CAAF issues what is probably its final opinion for the term

CAAF today issued its opinion in United States v. Nerad, the last argued case that had remained undecided.  CAAF remanded the case to the Air Force Court for further consideration.  The opinion is available here.

Judge Ryan wrote for the majority in an opinion joined by Chief Judge Effron and Judge Erdmann.  Judge Baker concurred in the result.  Judge Stucky dissented.

Over the weekend, I’ll crunch some numbers and post some end o’ the term stats.

CAAF Affirms LCDR Diaz’s Convictions for Valentine’s Day Card Leaks

As CAAFlog notes below, the Court of Appeals for the Armed Forces today unanimously affirmed the convictions and sentence of LCDR Matthew Diaz, here.  Diaz is the Navy judge advocate that mailed names of GTMO detainees to a human rights lawyer at the Center for Constitutional Rights (CCR) in a Valentine’s Day card in January 2005. Diaz was a recent recipient of the Ridenhour Truth Telling Prize based on the conduct that won him the conviction at issue in the appeal, a dismissal, and six months in the brig.
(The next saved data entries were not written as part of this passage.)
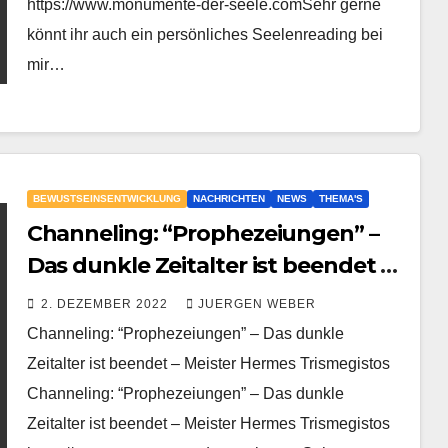
https://www.monumente-der-seele.comSehr gerne
könnt ihr auch ein persönliches Seelenreading bei
mir…
BEWUSTSEINSENTWICKLUNG
NACHRICHTEN
NEWS
THEMA'S
Channeling: “Prophezeiungen” –
Das dunkle Zeitalter ist beendet –
Meister Hermes Trismegistos
2. DEZEMBER 2022
JUERGEN WEBER
Channeling: “Prophezeiungen” – Das dunkle
Zeitalter ist beendet – Meister Hermes Trismegistos
Channeling: “Prophezeiungen” – Das dunkle
Zeitalter ist beendet – Meister Hermes Trismegistos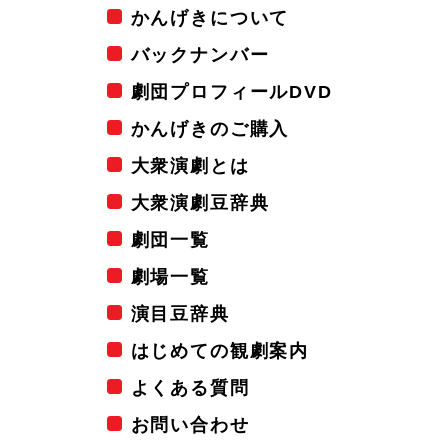
かんげきについて
バックナンバー
劇団プロフィールDVD
かんげきのご購入
大衆演劇とは
大衆演劇豆辞典
劇団一覧
劇場一覧
演目豆辞典
はじめての観劇案内
よくある質問
お問い合わせ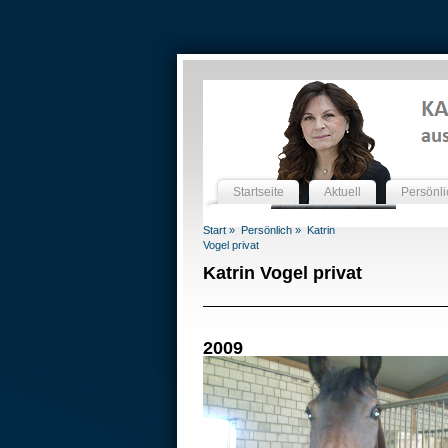
Startseite
Aktuell
Persönli
Start »
Persönlich »
Katrin
Vogel privat
Katrin Vogel privat
2009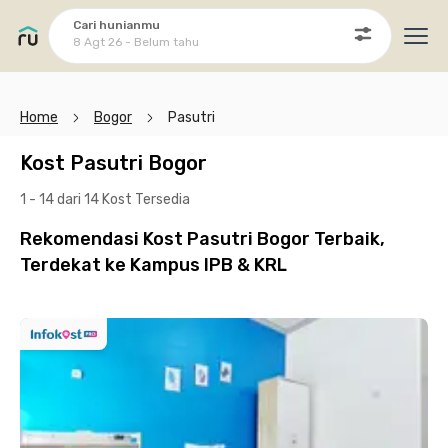
Cari hunianmu
8 Agt 26 - Belum tahu
Ope
Home
Bogor
Pasutri
Kost Pasutri Bogor
1 - 14 dari 14 Kost
Tersedia
Rekomendasi Kost Pasutri Bogor Terbaik,
Terdekat ke Kampus IPB & KRL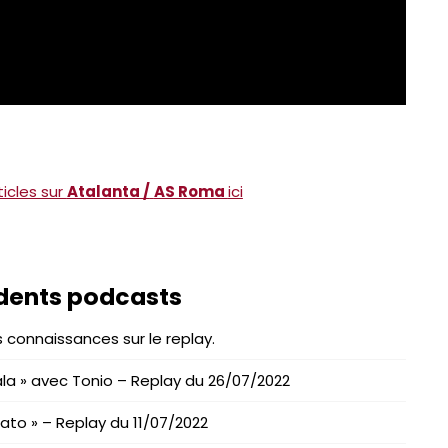
icles sur
Atalanta /
AS Roma
ici
dents podcasts
 connaissances sur le replay.
la » avec Tonio – Replay du 26/07/2022
ato » – Replay du 11/07/2022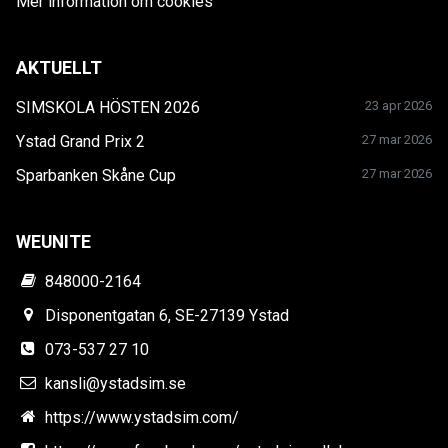
Mer information om cookies
AKTUELLT
SIMSKOLA HÖSTEN 2026
23 apr 2026
Ystad Grand Prix 2
27 mar 2026
Sparbanken Skåne Cup
27 mar 2026
WEUNITE
848000-2164
Disponentgatan 6, SE-27139 Ystad
073-537 27 10
kansli@ystadsim.se
https://www.ystadsim.com/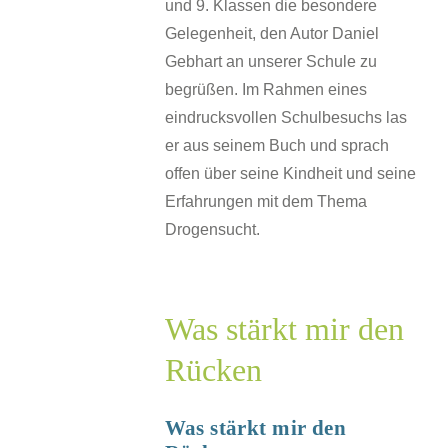
und 9. Klassen die besondere
Gelegenheit, den Autor Daniel
Gebhart an unserer Schule zu
begrüßen. Im Rahmen eines
eindrucksvollen Schulbesuchs las
er aus seinem Buch und sprach
offen über seine Kindheit und seine
Erfahrungen mit dem Thema
Drogensucht.
Was stärkt mir den
Rücken
n
n
Was stärkt mir den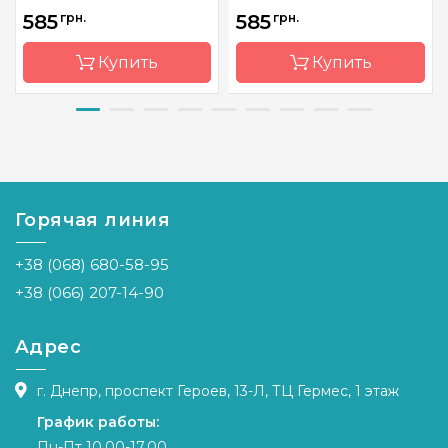
585
грн.
585
грн.
Купить
Купить
Бренд
Luca-S
Бренд
Dantel
Страна-
Молдова
Страна-
Украина
производитель
производитель
Горячая линия
Размер
18,5х38,5
Размер
20 х 28 см
cm
Канва
Канва
+38 (068) 680-58-95
Канва
Aida18,
AIDA 14 +
мулине
мулине
+38 (066) 207-14-90
Anchor
DMC
Зашивка
частичная
Зашивка
частичная
Адрес
г. Днепр, проспект Героев, 13-Л, ТЦ Гермес, 1 этаж
График работы:
Пн-Пт 10.00-17.00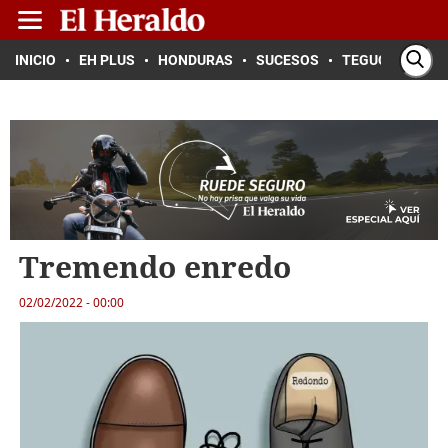
INICIO
EH PLUS
HONDURAS
SUCESOS
TEGUCIGALPA
Tremendo enredo
02/02/2022 - 00:00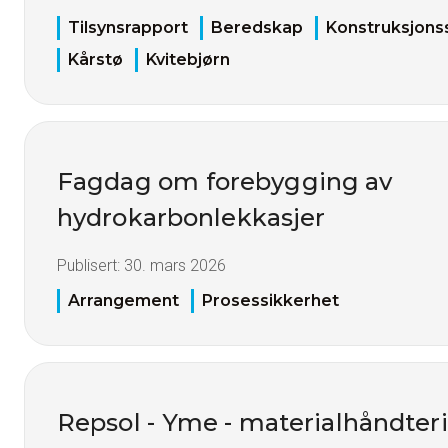
Tilsynsrapport
Beredskap
Konstruksjons
Kårstø
Kvitebjørn
Fagdag om forebygging av
hydrokarbonlekkasjer
Publisert:
30. mars 2026
Arrangement
Prosessikkerhet
Repsol - Yme - materialhåndteri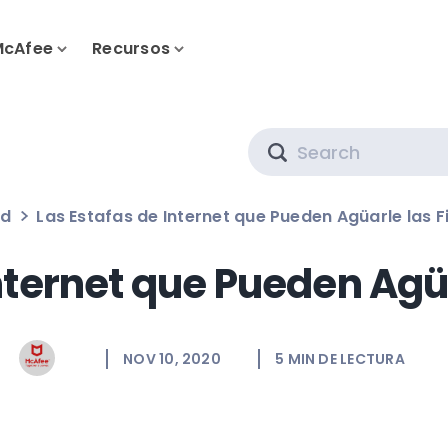
McAfee
Recursos
Search
ad
Las Estafas de Internet que Pueden Agüarle las F
nternet que Pueden Agüa
NOV 10, 2020
5
MIN DE LECTURA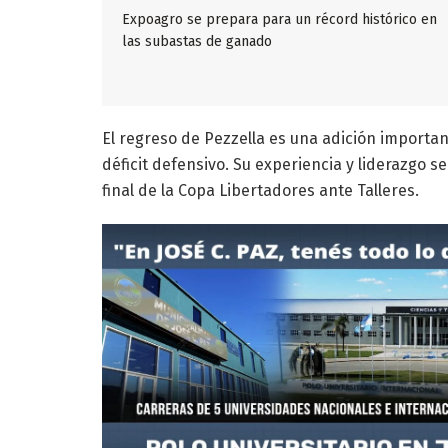
Expoagro se prepara para un récord histórico en
las subastas de ganado
El regreso de Pezzella es una adición importan
déficit defensivo. Su experiencia y liderazgo 
final de la Copa Libertadores ante Talleres.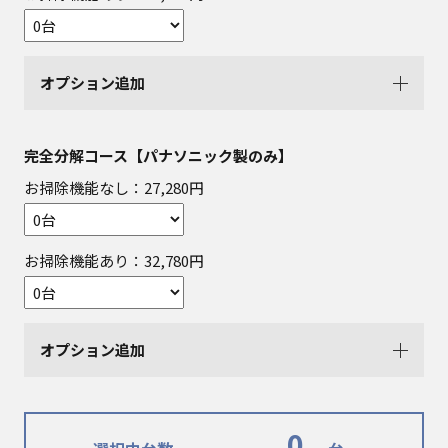
オプション追加
完全分解コース【パナソニック製のみ】
お掃除機能なし：27,280円
お掃除機能あり：32,780円
オプション追加
0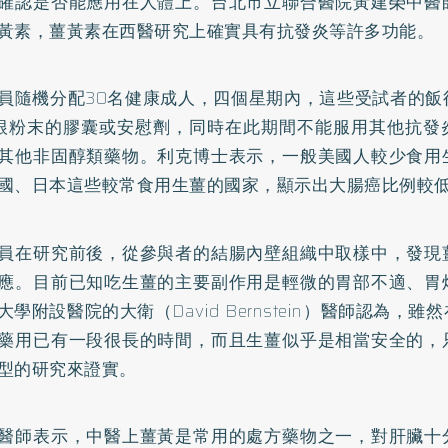
確認是否能應用在人體上。台北市立聯合醫院黃建榮中醫
黃
素，薑黃素在西醫研究上確實具有抗發炎等許多功能。
員隨機分配30名健康成人，四個星期內，這些受試者的飯
根粉末的膠囊或安慰劑，同時在此期間不能服用其他抗發
其他非固醇類藥物。利克博士表示，一般美國人較少食用
國、日本這些較常食用生薑的國家，顯示出
大腸癌
比例較
員在研究前後，從參與者的結腸內壁組織中取樣中，發現
應。目前已知吃生薑的主要副作用是輕微的胃部不適、胃
大學附設醫院的大衛（David Bernstein）醫師認為，
藥用已有一段很長的時間，而且生薑似乎是相當安全的，
型的研究來證實。
醫師表示，中醫上薑黃是常用的處方藥物之一，對肝臟十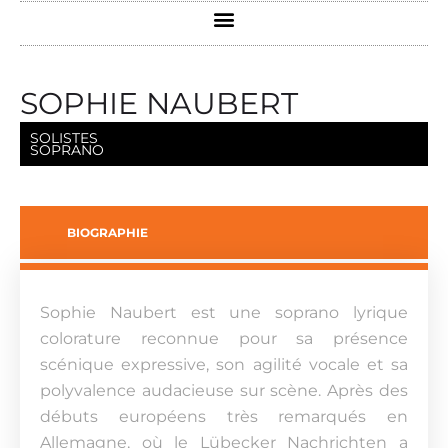
SOPHIE NAUBERT
SOLISTES
SOPRANO
BIOGRAPHIE
Sophie Naubert est une soprano lyrique
colorature reconnue pour sa présence
scénique expressive, son agilité vocale et sa
polyvalence audacieuse sur scène. Après des
débuts européens très remarqués en
Allemagne, où le Lübecker Nachrichten a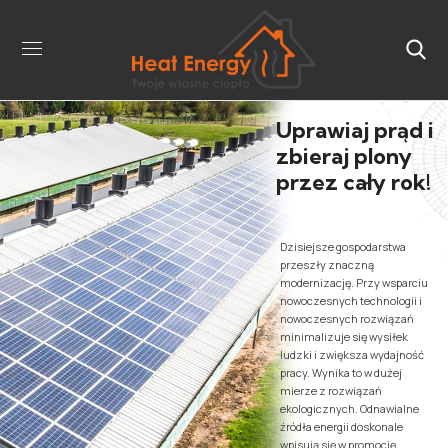
Uprawiaj prąd i
zbieraj plony
przez cały rok!
Dzisiejsze gospodarstwa
przeszły znaczną
modernizację. Przy wsparciu
nowoczesnych technologii i
nowoczesnych rozwiązań
minimalizuje się wysiłek
ludzki i zwiększa wydajność
pracy. Wynika to w dużej
mierze z rozwiązań
ekologicznych. Odnawialne
źródła energii doskonale
wpisują się w promocję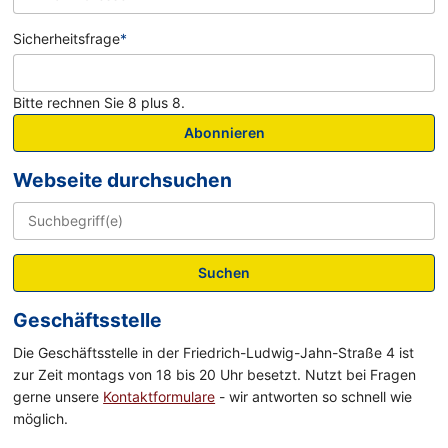
Sicherheitsfrage
*
Bitte rechnen Sie 8 plus 8.
Abonnieren
Webseite durchsuchen
Suchen
Geschäftsstelle
Die Geschäftsstelle in der Friedrich-Ludwig-Jahn-Straße 4 ist
zur Zeit montags von 18 bis 20 Uhr besetzt. Nutzt bei Fragen
gerne unsere
Kontaktformulare
- wir antworten so schnell wie
möglich.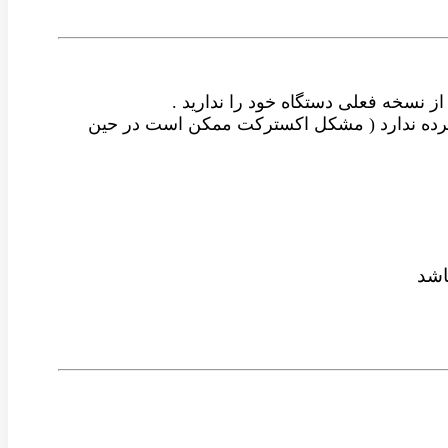
از نسخه فعلی دستگاه خود را ندارید .
شرده ندارد ( مشکل اکسترکت ممکن است در حین
شد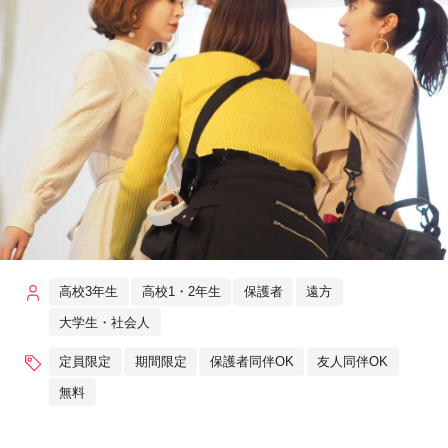
高校3年生
高校1・2年生
保護者
遠方
大学生・社会人
定員限定
期間限定
保護者同伴OK
友人同伴OK
無料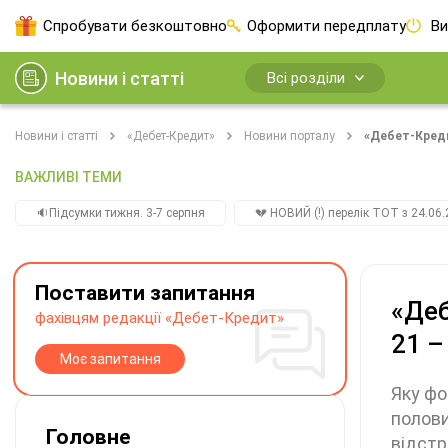
Спробувати безкоштовно
Оформити передплату
Ви
Новини і статті
Всі розділи
Новини і статті
«Дебет-Кредит»
Новини порталу
«Дебет-Креди
ВАЖЛИВІ ТЕМИ
🔉Підсумки тижня. 3-7 серпня
💔 НОВИЙ (!) перелік ТОТ з 24.06.
Поставити запитання
«Деб
фахівцям редакції «Дебет-Кредит»
21 –
Моє запитання
Яку фо
полови
Головне
відстр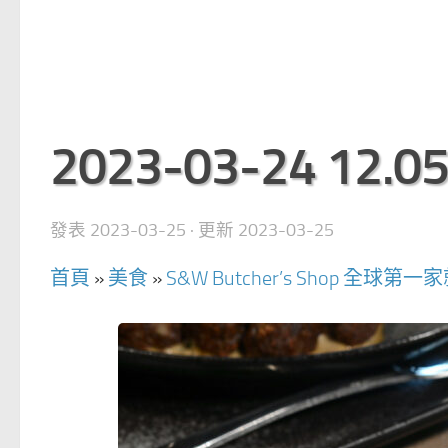
2023-03-24 12.05
發表
2023-03-25
· 更新
2023-03-25
首頁
»
美食
»
S&W Butcher’s Shop 全球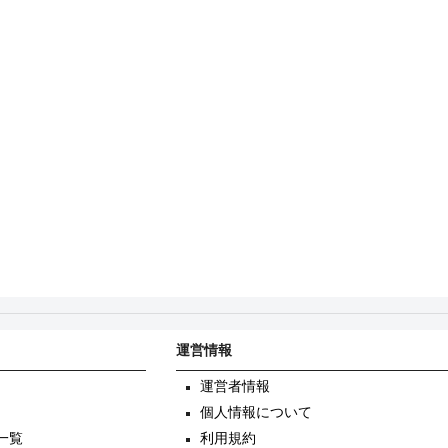
運営情報
運営者情報
個人情報について
一覧
利用規約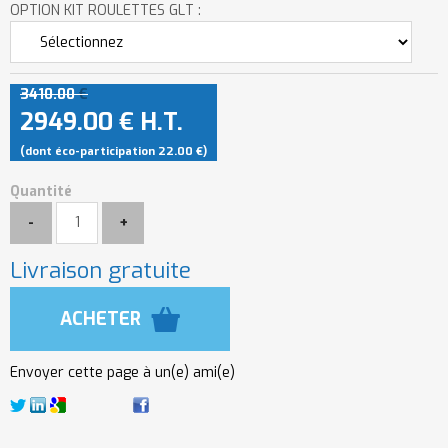
OPTION KIT ROULETTES GLT :
3410
.00
€
2949
.00
€
H.T.
(dont éco-participation 22.00
€
)
Quantité
Livraison gratuite
Envoyer cette page à un(e) ami(e)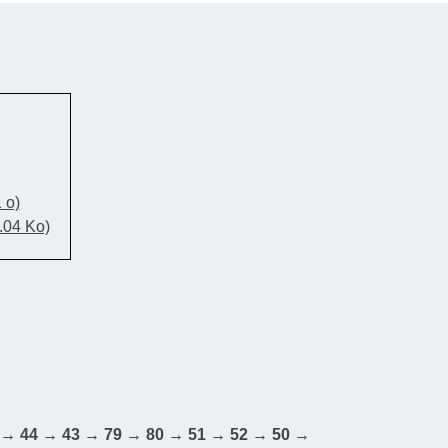
rscheinen die charmanten Dörfer Deigné und
ps, bevor am Bahnhof von Aywaille das Ziel
ders langen Fahrradtour erreicht wird.
Trinken
: bestehen vielerorts entlang der Route.
e Ihren Aufenthalt vor
:
www.ostbelgien.eu
1 o)
.04 Ko)
rigkeitsgrad
: Mittel
nterschied
: 833 m positiv und 961 m negativ
z
: 102 km
ahnhof Trois-Ponts
gte Knotenpunkte
: 1 → 2 → 3 → 7 → 8 → 9 → 10
 12 → 14 → 15 → 16 → 17 → 18 → 17 → 16 →
 → 44 → 43 → 79 → 80 → 51 → 52 → 50 →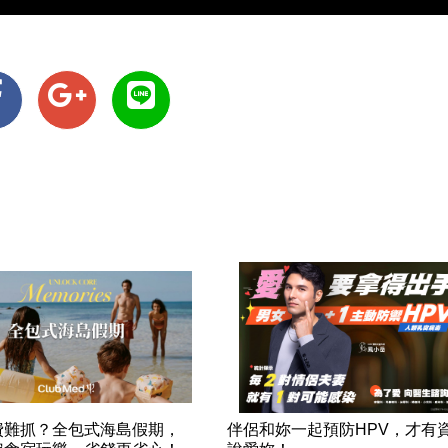
費難抓？全包式海島假期，
伴侶和妳一起預防HPV，才有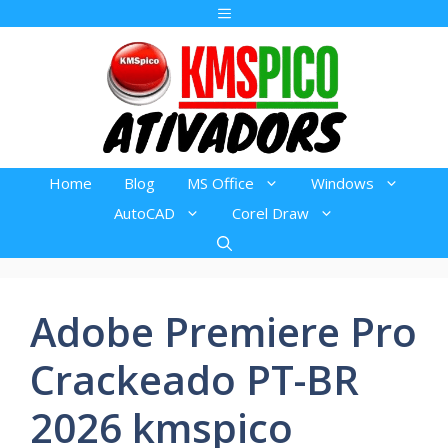
Pular
Menu
para
o
conteúdo
Home
Blog
MS Office
Windows
AutoCAD
Corel Draw
Adobe Premiere Pro
Crackeado PT-BR
2026 kmspico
Judge Baker, writing for the Court, held that LCDR Diaz should have been allowed to put on evidence of his honorable motives in sending the detainee names to CCR to defend against the charge of Conduct Unbecoming an Officer.  Though finding error in excluding evidence of his honorable motives, the Court also found that the military trial judge’s exclusion of the evidence was harmless because the officer’s “obligations to adhere to naval and presidential directives regarding the handling of classified information” trumped any duty he felt he had to reveal the names of GTMO detainees. The Court held that the Supreme Court’s decision in Rasul v. Bush, which LCDR Diaz cited as the source of his duty to reveal detainee names, was not intended to “supersede in some manner [LCDR Diaz's] other legal and ethical obligations.”

On the irregular plea issue the Court did not take long to find that a plea to conduct unbecoming an officer for releasing “government information not for release” was not the same as releasing “classified documents.”  Thus, Judge Baker found that the military judge did not err in rejecting LCDR Diaz’s irregular plea.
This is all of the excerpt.